Set down each line of the data below exactly as it stands, dropping the pictures.
%%
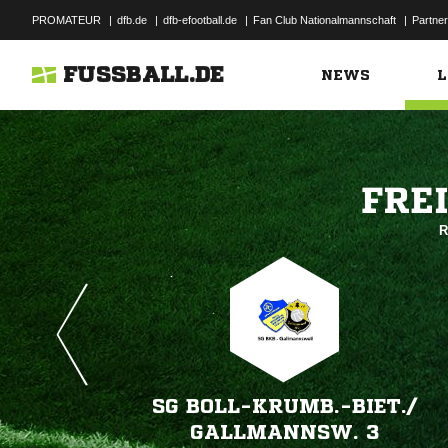
PROMATEUR
|
dfb.de
|
dfb-efootball.de
|
Fan Club Nationalmannschaft
|
Partner
FUSSBALL.DE
NEWS
L

R
SG BOLL-KRUMB.-BIET./​
GALLMANNSW. 3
%%
▶ _Answer below_
PROMATEUR
|
dfb.de
|
dfb-efootball.de
|
Fan Club Nationalmannschaft
|
Partner
FUSSBALL.DE
NEWS
L

R
SG BOLL-KRUMB.-BIET./​
GALLMANNSW. 3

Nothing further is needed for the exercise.